Thom Browne is the best when it comes to getting famous and wealthy men into a uniform that suits their needs. The story began when the wealthy demo eagerly wore his famedly slimming, ankle-baring grey suits. This was the foundation of his brand. Over the years Browne has been able to persuade many men to try the skirted waters. Browne now has a Cartier Tank as an additional element to his uniform.
Browne confirmed that embroidered watches were stitched just below models’ sleeves during his Paris Fashion Week show. Most of them represent the Cartier Tank with a few resembling the Rolex Day Date. The detail was taken directly from the designer’s wardrobe. The embroidered version is modeled after his Tank. He stated that the Cartier Tank was his first choice. The Tank is still a favourite over a century after its creation in 1917.

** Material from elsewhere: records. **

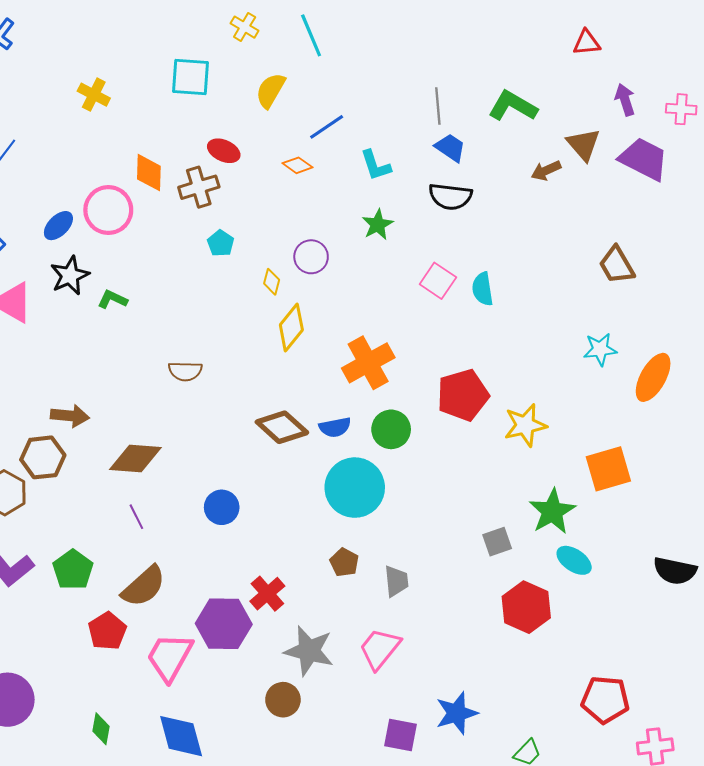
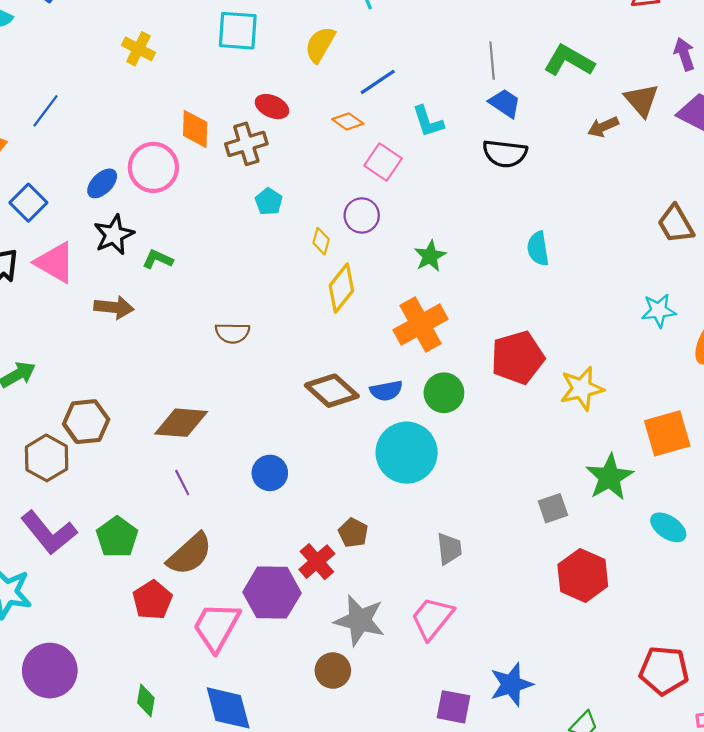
green star: (378, 225) -> (430, 256), moved
pink square: (438, 281) -> (383, 162), moved
brown arrow: (70, 416) -> (114, 307), moved
cyan ellipse: (574, 560) -> (668, 527), moved
brown pentagon: (344, 562) -> (353, 533), moved

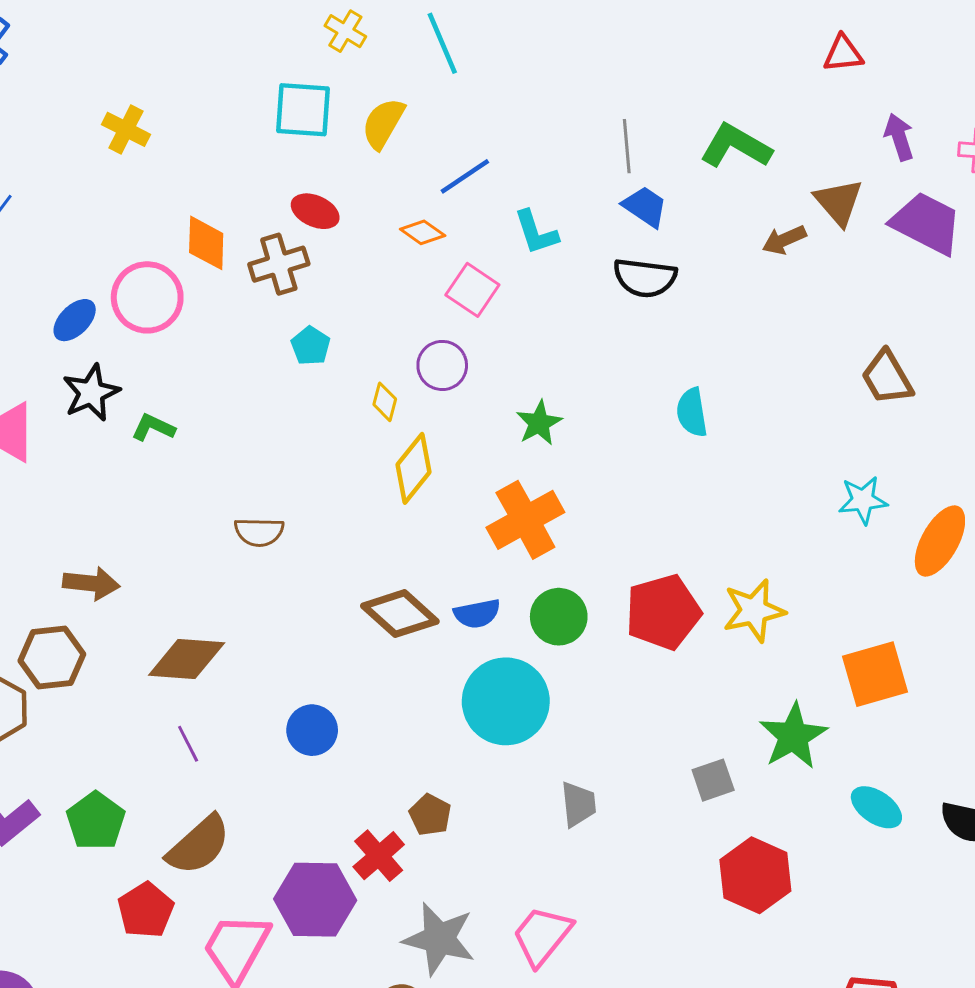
cyan square: (238, 31) -> (303, 110), moved
brown arrow: (114, 307) -> (91, 583), moved
red pentagon: (518, 358) -> (663, 612), moved
gray trapezoid: (449, 549) -> (578, 804), moved

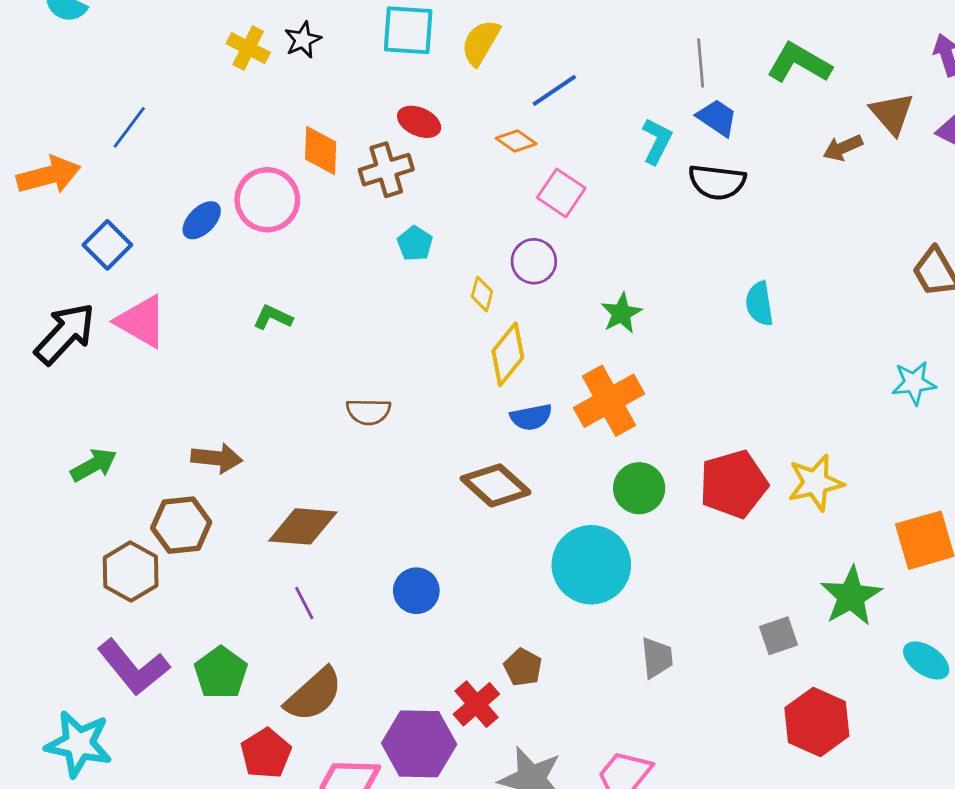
cyan L-shape: (536, 232) -> (657, 141), moved, turned -135
black star: (91, 393) -> (303, 40), moved, size x0.7
blue semicircle: (477, 614) -> (531, 417), moved

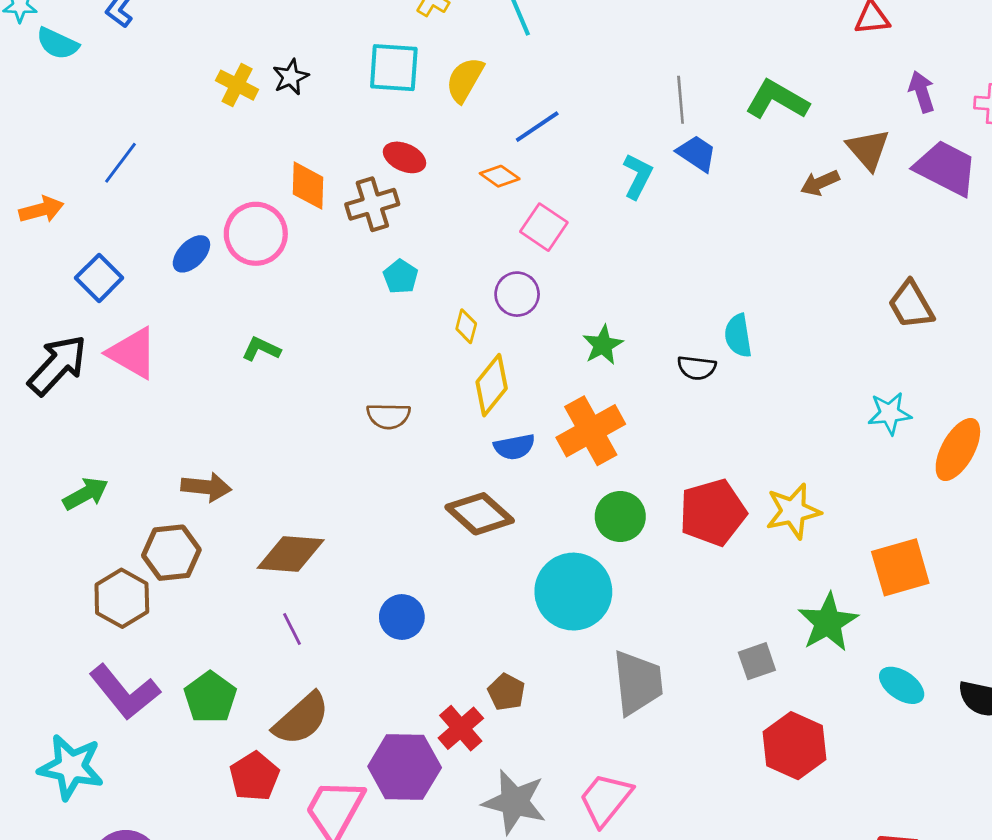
orange arrow: (49, 175) -> (41, 210), size x0.7
black semicircle: (717, 182) -> (697, 368), moved, size x0.7
brown semicircle: (368, 412) -> (388, 416), moved
gray trapezoid: (657, 658) -> (638, 683), size x1.6

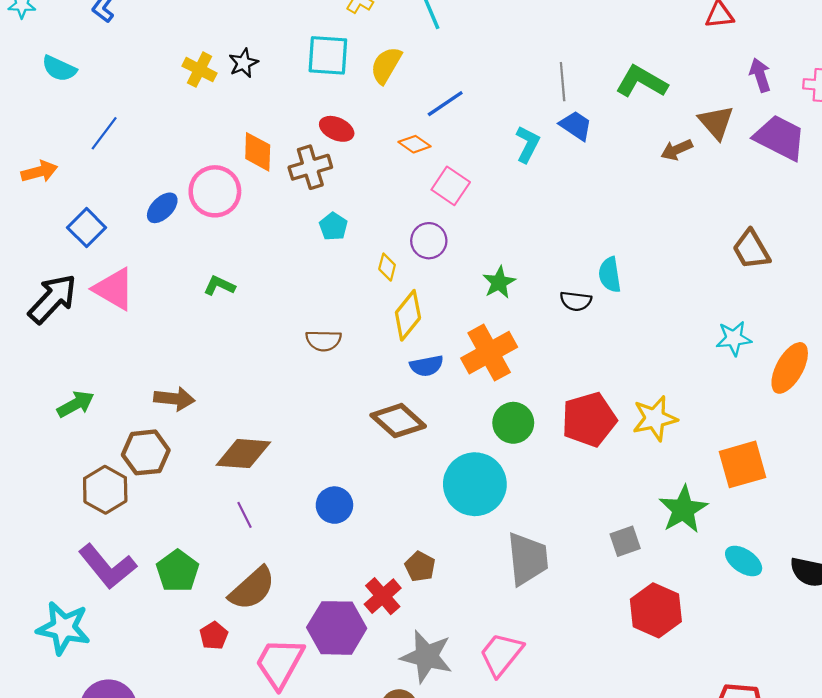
cyan semicircle: (57, 44) -> (59, 69), moved
red pentagon: (254, 776) -> (214, 636), size x0.7

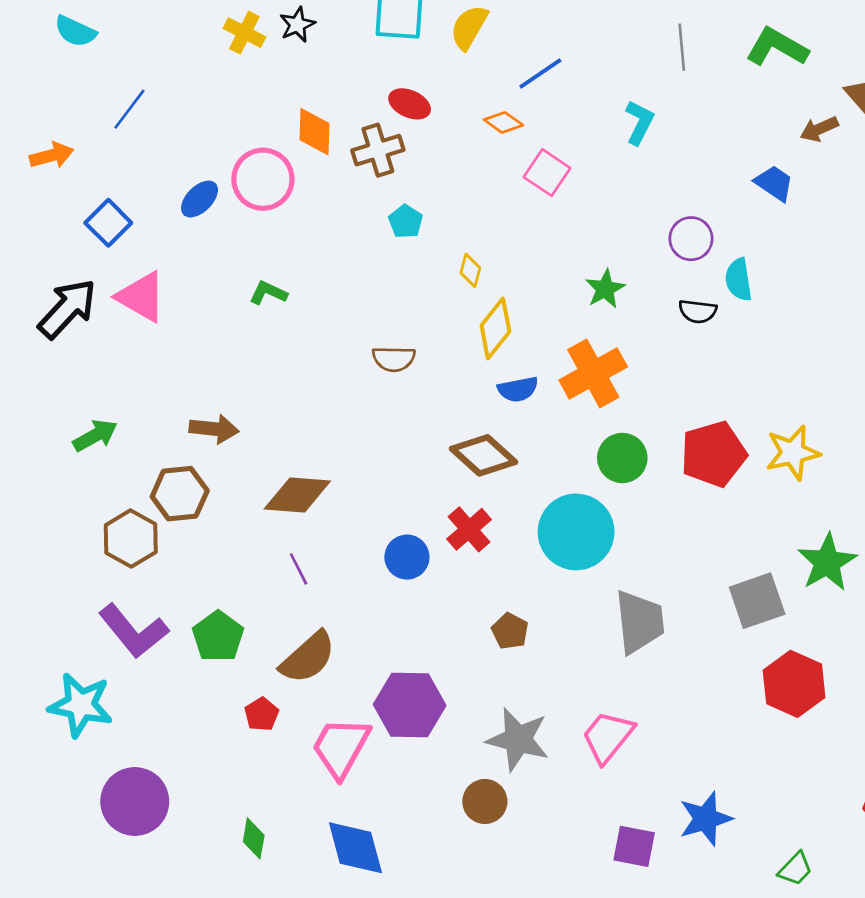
blue trapezoid: (576, 126) -> (774, 183), moved
purple circle: (429, 241) -> (691, 239), moved
gray square: (625, 541) -> (757, 601), size x1.5
red cross: (383, 596) -> (469, 529), moved

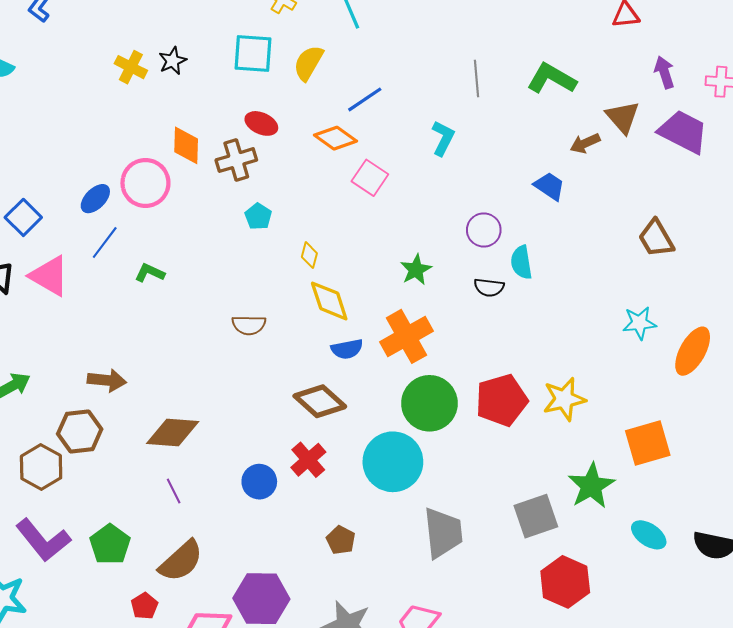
blue line: (129, 109) -> (105, 243), moved
orange diamond: (503, 122) -> (335, 138), size x1.4
yellow diamond: (495, 328) -> (329, 301), turned -57
green circle: (622, 458) -> (429, 403), size x1.4

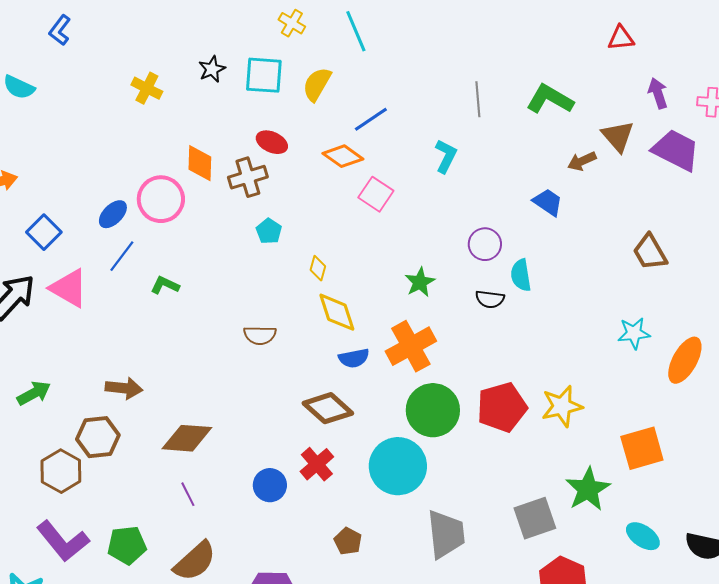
black star: (173, 61) -> (212, 69), moved
green pentagon: (110, 544) -> (127, 545), turned 30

According to Browne, the Tank was an ideal match for the show’s theme. He said that the collection was a tribute to the rich heritage of French couture fashion from the 1940s and 1950s. Browne appears to be referring to the devotion of the French upper-crust to the Tank. Harry Fane, a Cartier dealer, once said to me that in Paris, if you were an Aristocrat and you were 21 years of age, it was a rite to have your father take you to Cartier to purchase your first Cartier watch. All Browne’s customers are now able to dress up as mid-century French aristocrats.
Another sign of how watches are becoming more mainstream is the Tank-Browne crossover. Although they rarely meet in the middle, fashion is the emotional artform while watches are the mechanical tools, they are becoming more compatible. Alyx launched its Audemars Piguet Royal Oak in 2005, and Hermes now makes their own timepieces for collectors.
Cartier is the watchmaker that sits at the heart of this new entanglement. Tyler, the Creator, a fashion-conscious guy, is ready to upgrade his Casio. They suddenly find themselves several Cartier watches deep and at auctions dedicated Cartier’s pieces. Cartier is the brand that embraces bold design, leaving aside technical jargon which often dominates watch conversations. Eric Ku, a dealer, told me last year that Cartier is hot because people realize–finally realizing –that design is just the same as complications or other attributes.
Although the Tank was not the main attraction at Browne’s Paris show, it was the most important component men can include into their wardrobes without violating any public decency laws. Browne’s version won’t tell you the time, which is a relief to some collectors. Andy Warhol was known to have never kept his Tank ticking. He once stated, “I don’t wear a Tank for telling the time.” “In reality, I don’t wind it. It’s my favorite watch.”